— SOURCE RECORDS —
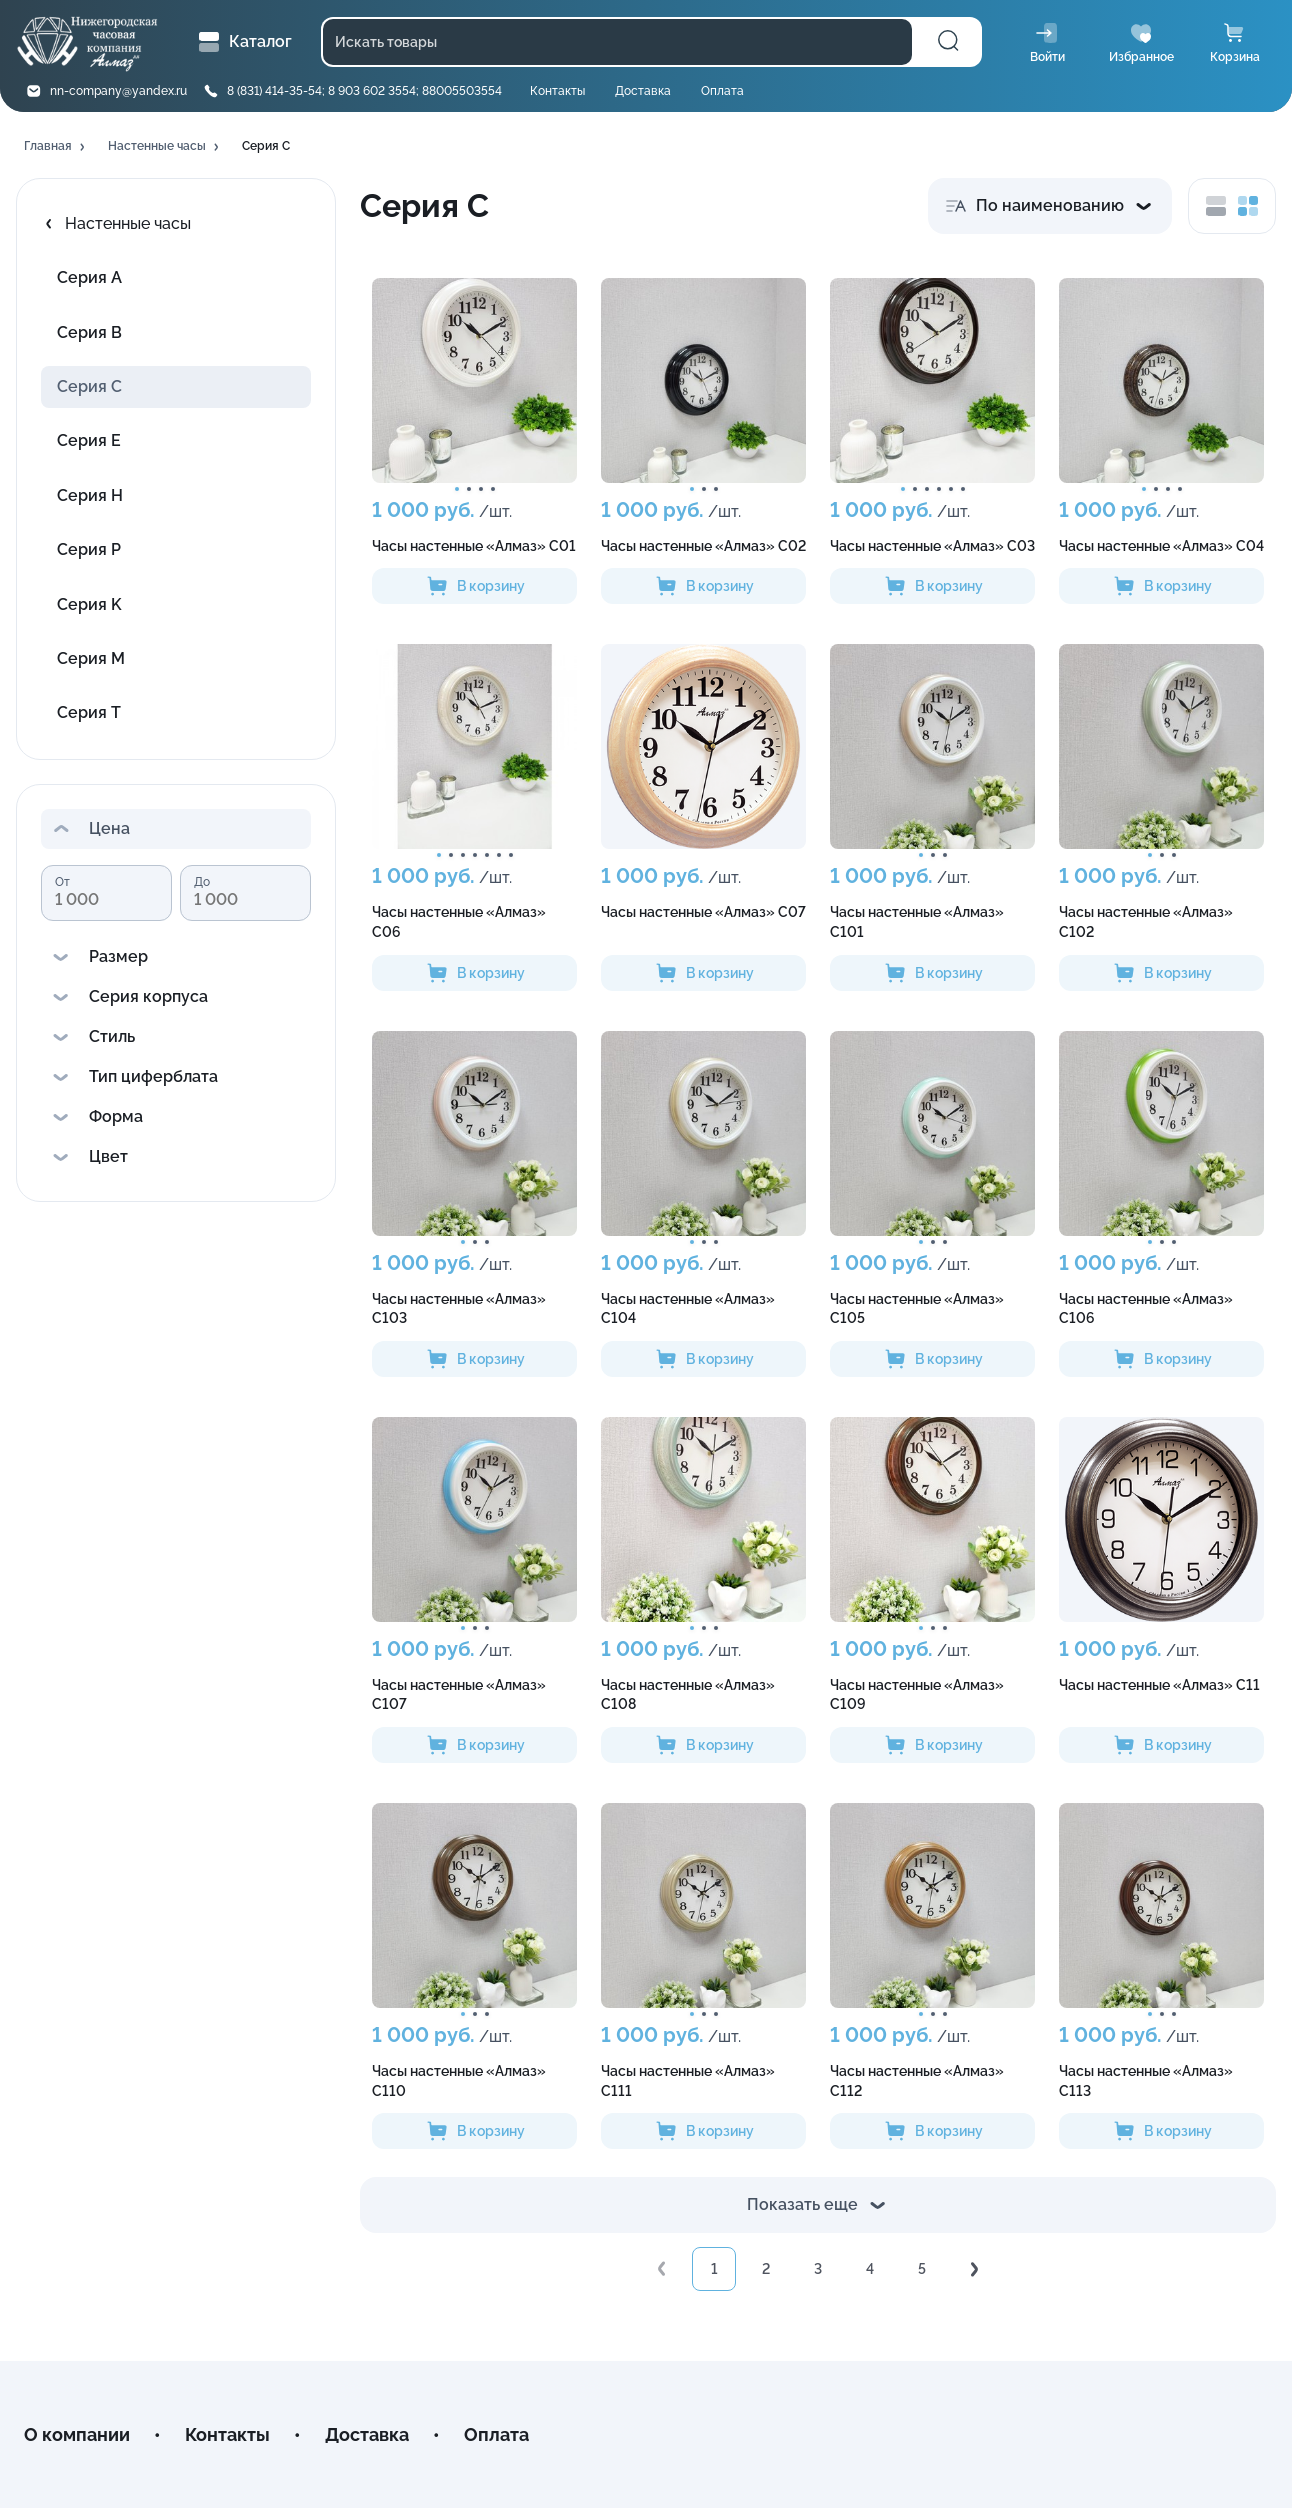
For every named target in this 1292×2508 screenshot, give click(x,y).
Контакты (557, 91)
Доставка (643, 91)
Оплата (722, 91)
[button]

— WORK TO BE COMPLETED —
Return the entries above exactly and in full; do not include images.

— COMPLETED TASK —
For every named target in this 1292×2508 screenshot, give click(x,y).
Контакты (557, 91)
Доставка (643, 91)
Оплата (722, 91)
[button]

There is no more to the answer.